▸ **Task directions**
Could you repeat the whole listing below exactly as it stands?

▸ **Supplied data**

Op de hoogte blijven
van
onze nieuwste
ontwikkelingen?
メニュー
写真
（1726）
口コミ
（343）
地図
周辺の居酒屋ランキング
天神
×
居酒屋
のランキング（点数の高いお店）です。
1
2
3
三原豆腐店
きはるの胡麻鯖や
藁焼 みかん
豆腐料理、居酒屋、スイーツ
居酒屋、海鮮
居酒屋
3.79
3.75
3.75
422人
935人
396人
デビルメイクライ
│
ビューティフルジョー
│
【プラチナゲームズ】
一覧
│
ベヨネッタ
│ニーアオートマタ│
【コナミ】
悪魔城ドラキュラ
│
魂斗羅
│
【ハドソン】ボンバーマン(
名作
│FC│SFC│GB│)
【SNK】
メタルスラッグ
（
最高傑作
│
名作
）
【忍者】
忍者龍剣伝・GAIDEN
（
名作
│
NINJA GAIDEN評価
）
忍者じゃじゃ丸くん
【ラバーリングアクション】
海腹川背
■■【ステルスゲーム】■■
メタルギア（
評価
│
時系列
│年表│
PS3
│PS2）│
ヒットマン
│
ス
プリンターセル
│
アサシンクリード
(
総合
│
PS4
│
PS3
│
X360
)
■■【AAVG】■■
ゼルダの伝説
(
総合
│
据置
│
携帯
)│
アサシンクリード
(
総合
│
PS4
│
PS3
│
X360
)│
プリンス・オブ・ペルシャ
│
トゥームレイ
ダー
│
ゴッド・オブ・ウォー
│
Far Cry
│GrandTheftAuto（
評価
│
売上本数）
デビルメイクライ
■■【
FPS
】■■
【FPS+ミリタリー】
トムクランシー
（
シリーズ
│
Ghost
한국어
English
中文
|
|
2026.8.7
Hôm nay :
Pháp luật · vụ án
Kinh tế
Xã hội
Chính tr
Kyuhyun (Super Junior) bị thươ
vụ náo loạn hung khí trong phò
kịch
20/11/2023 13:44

▸ **Finished exercise**
Op de hoogte blijven
van
onze nieuwste
ontwikkelingen?
メニュー
写真
（1726）
口コミ
（343）
地図
周辺の居酒屋ランキング
天神
×
居酒屋
のランキング（点数の高いお店）です。
1
2
3
三原豆腐店
きはるの胡麻鯖や
藁焼 みかん
豆腐料理、居酒屋、スイーツ
居酒屋、海鮮
居酒屋
3.79
3.75
3.75
422人
935人
396人
デビルメイクライ
│
ビューティフルジョー
│
【プラチナゲームズ】
一覧
│
ベヨネッタ
│ニーアオートマタ│
【コナミ】
悪魔城ドラキュラ
│
魂斗羅
│
【ハドソン】ボンバーマン(
名作
│FC│SFC│GB│)
【SNK】
メタルスラッグ
（
最高傑作
│
名作
）
【忍者】
忍者龍剣伝・GAIDEN
（
名作
│
NINJA GAIDEN評価
）
忍者じゃじゃ丸くん
【ラバーリングアクション】
海腹川背
■■【ステルスゲーム】■■
メタルギア（
評価
│
時系列
│年表│
PS3
│PS2）│
ヒットマン
│
ス
プリンターセル
│
アサシンクリード
(
総合
│
PS4
│
PS3
│
X360
)
■■【AAVG】■■
ゼルダの伝説
(
総合
│
据置
│
携帯
)│
アサシンクリード
(
総合
│
PS4
│
PS3
│
X360
)│
プリンス・オブ・ペルシャ
│
トゥームレイ
ダー
│
ゴッド・オブ・ウォー
│
Far Cry
│GrandTheftAuto（
評価
│
売上本数）
デビルメイクライ
■■【
FPS
】■■
【FPS+ミリタリー】
トムクランシー
（
シリーズ
│
Ghost
한국어
English
中文
|
|
2026.8.7
Hôm nay :
Pháp luật · vụ án
Kinh tế
Xã hội
Chính tr
Kyuhyun (Super Junior) bị thươ
vụ náo loạn hung khí trong phò
kịch
20/11/2023 13:44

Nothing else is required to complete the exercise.